Task instructions: Leave the pictures out and return every line below exactly.

━━━━━ Extracted information

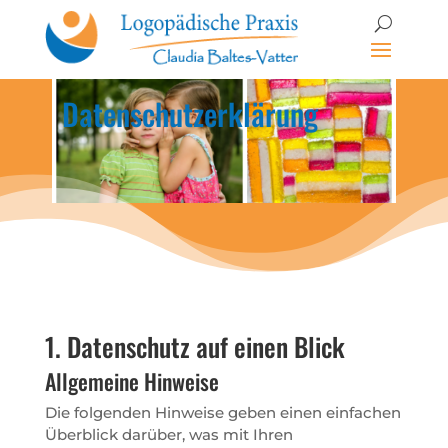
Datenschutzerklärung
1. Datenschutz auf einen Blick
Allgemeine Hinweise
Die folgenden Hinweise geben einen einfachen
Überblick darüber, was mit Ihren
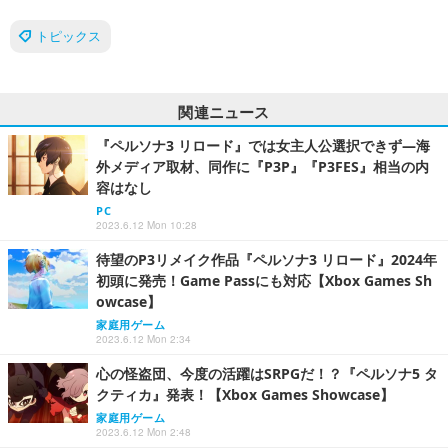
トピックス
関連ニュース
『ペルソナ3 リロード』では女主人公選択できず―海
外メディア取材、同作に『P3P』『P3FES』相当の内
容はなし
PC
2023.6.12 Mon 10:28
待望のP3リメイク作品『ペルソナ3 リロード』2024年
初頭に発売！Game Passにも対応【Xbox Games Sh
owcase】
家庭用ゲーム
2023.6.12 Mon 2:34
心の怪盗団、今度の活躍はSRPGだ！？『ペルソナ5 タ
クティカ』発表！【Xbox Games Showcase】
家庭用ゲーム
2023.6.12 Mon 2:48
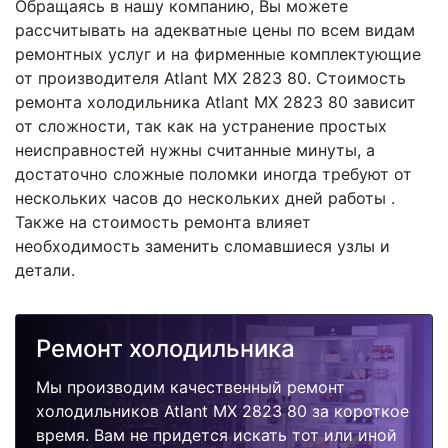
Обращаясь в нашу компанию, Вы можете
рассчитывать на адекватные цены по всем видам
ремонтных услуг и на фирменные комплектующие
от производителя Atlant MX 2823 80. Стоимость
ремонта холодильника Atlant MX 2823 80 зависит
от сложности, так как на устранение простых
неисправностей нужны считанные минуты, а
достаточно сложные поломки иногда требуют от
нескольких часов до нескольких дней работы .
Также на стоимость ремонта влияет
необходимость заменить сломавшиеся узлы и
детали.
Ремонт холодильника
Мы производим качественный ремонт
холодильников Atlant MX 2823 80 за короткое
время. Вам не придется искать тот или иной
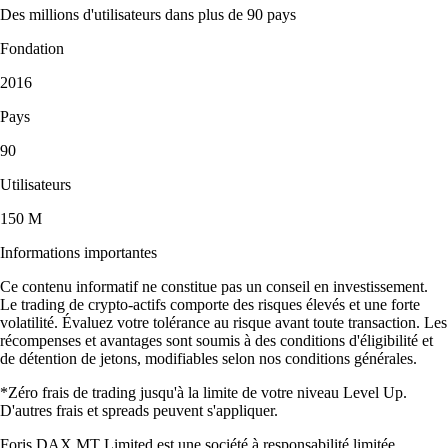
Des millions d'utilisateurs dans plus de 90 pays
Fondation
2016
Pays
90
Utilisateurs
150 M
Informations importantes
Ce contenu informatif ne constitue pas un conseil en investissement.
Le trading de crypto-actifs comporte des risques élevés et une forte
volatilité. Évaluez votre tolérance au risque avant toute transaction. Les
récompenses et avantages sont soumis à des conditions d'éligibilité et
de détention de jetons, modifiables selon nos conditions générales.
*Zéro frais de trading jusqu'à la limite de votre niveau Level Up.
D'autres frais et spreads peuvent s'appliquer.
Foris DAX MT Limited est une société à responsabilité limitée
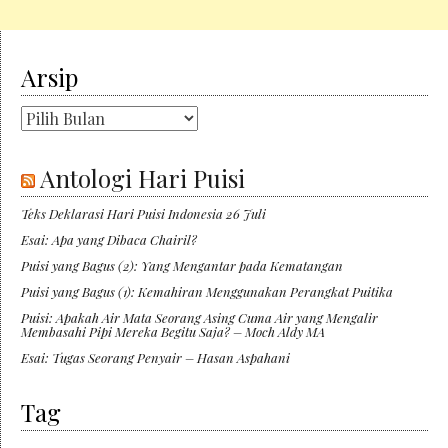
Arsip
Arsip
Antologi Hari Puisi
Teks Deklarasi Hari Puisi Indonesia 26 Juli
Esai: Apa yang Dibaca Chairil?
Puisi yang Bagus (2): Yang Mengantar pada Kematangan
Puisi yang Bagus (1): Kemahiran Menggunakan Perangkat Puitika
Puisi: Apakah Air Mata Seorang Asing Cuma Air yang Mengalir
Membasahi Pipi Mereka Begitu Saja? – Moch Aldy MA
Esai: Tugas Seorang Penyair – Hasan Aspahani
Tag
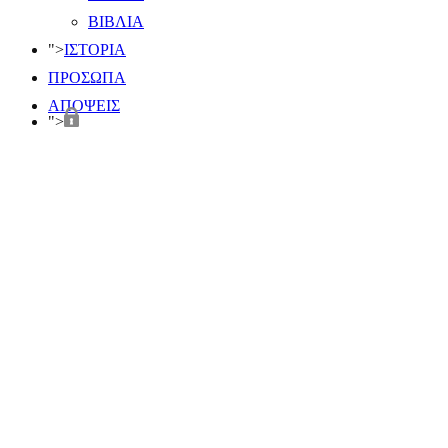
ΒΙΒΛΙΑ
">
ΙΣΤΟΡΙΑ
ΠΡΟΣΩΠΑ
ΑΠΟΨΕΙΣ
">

━━━━━━━━━━

Problem solution:
Datenschutzerklärung
1. Datenschutz auf einen Blick
Allgemeine Hinweise
Die folgenden Hinweise geben einen einfachen
Überblick darüber, was mit Ihren
トピックス
関連ニュース
『ペルソナ3 リロード』では女主人公選択できず―海
外メディア取材、同作に『P3P』『P3FES』相当の内
容はなし
PC
2023.6.12 Mon 10:28
待望のP3リメイク作品『ペルソナ3 リロード』2024年
初頭に発売！Game Passにも対応【Xbox Games Sh
owcase】
家庭用ゲーム
2023.6.12 Mon 2:34
心の怪盗団、今度の活躍はSRPGだ！？『ペルソナ5 タ
クティカ』発表！【Xbox Games Showcase】
家庭用ゲーム
2023.6.12 Mon 2:48
Обращаясь в нашу компанию, Вы можете
рассчитывать на адекватные цены по всем видам
ремонтных услуг и на фирменные комплектующие
от производителя Atlant MX 2823 80. Стоимость
ремонта холодильника Atlant MX 2823 80 зависит
от сложности, так как на устранение простых
неисправностей нужны считанные минуты, а
достаточно сложные поломки иногда требуют от
нескольких часов до нескольких дней работы .
Также на стоимость ремонта влияет
необходимость заменить сломавшиеся узлы и
детали.
Ремонт холодильника
Мы производим качественный ремонт
холодильников Atlant MX 2823 80 за короткое
время. Вам не придется искать тот или иной
Des millions d'utilisateurs dans plus de 90 pays
Fondation
2016
Pays
90
Utilisateurs
150 M
Informations importantes
Ce contenu informatif ne constitue pas un conseil en investissement.
Le trading de crypto-actifs comporte des risques élevés et une forte
volatilité. Évaluez votre tolérance au risque avant toute transaction. Les
récompenses et avantages sont soumis à des conditions d'éligibilité et
de détention de jetons, modifiables selon nos conditions générales.
*Zéro frais de trading jusqu'à la limite de votre niveau Level Up.
D'autres frais et spreads peuvent s'appliquer.
Foris DAX MT Limited est une société à responsabilité limitée
Arsip
Arsip
Antologi Hari Puisi
Teks Deklarasi Hari Puisi Indonesia 26 Juli
Esai: Apa yang Dibaca Chairil?
Puisi yang Bagus (2): Yang Mengantar pada Kematangan
Puisi yang Bagus (1): Kemahiran Menggunakan Perangkat Puitika
Puisi: Apakah Air Mata Seorang Asing Cuma Air yang Mengalir
Membasahi Pipi Mereka Begitu Saja? – Moch Aldy MA
Esai: Tugas Seorang Penyair – Hasan Aspahani
Tag
ΒΙΒΛΙΑ
">
ΙΣΤΟΡΙΑ
ΠΡΟΣΩΠΑ
ΑΠΟΨΕΙΣ
">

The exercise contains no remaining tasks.